Question

A point moving with constant acceleration from $A$ to $B$ in the straight line $AB$ has velocities $u$ and $v$ at $A$ and $B$ respectively. Find its velocity at $C$, the mid point of $AB$.
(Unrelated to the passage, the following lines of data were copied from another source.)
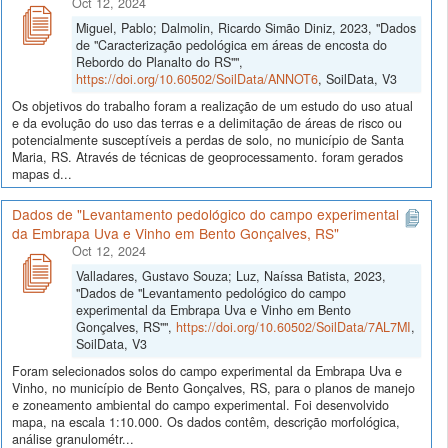
Oct 12, 2024
Miguel, Pablo; Dalmolin, Ricardo Simão Diniz, 2023, "Dados
de "Caracterização pedológica em áreas de encosta do
Rebordo do Planalto do RS"",
https://doi.org/10.60502/SoilData/ANNOT6
, SoilData, V3
Os objetivos do trabalho foram a realização de um estudo do uso atual
e da evolução do uso das terras e a delimitação de áreas de risco ou
potencialmente susceptíveis a perdas de solo, no município de Santa
Maria, RS. Através de técnicas de geoprocessamento. foram gerados
mapas d...
Dados de "Levantamento pedológico do campo experimental
da Embrapa Uva e Vinho em Bento Gonçalves, RS"
Oct 12, 2024
Valladares, Gustavo Souza; Luz, Naíssa Batista, 2023,
"Dados de "Levantamento pedológico do campo
experimental da Embrapa Uva e Vinho em Bento
Gonçalves, RS"",
https://doi.org/10.60502/SoilData/7AL7MI
,
SoilData, V3
Foram selecionados solos do campo experimental da Embrapa Uva e
Vinho, no município de Bento Gonçalves, RS, para o planos de manejo
e zoneamento ambiental do campo experimental. Foi desenvolvido
mapa, na escala 1:10.000. Os dados contêm, descrição morfológica,
análise granulométr...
• A. $\sqrt{\frac{v^2-u^2}{2}}$
• B. $\sqrt{\frac{v^2+u^2}{2}}$
• C. $\sqrt{\frac{v^2+u^2}{4}}$
• D. $\sqrt{\frac{v^2-u^2}{4}}$

Answer 1

The correct option is B $\sqrt{\frac{v^2+u^2}{2}}$

Let the distance between $A$ and $B$ = $s$ and as mentioned $C$ is the midpoint of $A$ and $B$, thus distance $AC$ and $CB$ = $\frac{s}{2}$
From equation of motion we get distance $AB$ as
$v^2=u^2+2as$
$s=\frac{v^2-u^2}{2a}$- ---------(1)
Let speed of the vehicle be $p\text{m/s}$ at point $C$
Again, from equation of motion we get,
$p^2=u^2+2a\frac{s}{2}$
as distance between $A$ and $C$ is $\frac{s}{2}$
$s=\frac{p^2-u^2}{a}$ -------(2)
Equating 1 and 2, we get
$\frac{p^2-u^2}{a}=\frac{v^2-u^2}{2a}$
$p^2=\frac{v^2+u^2}{2}\Rightarrow p=\sqrt{\frac{v^2+u^2}{2}}$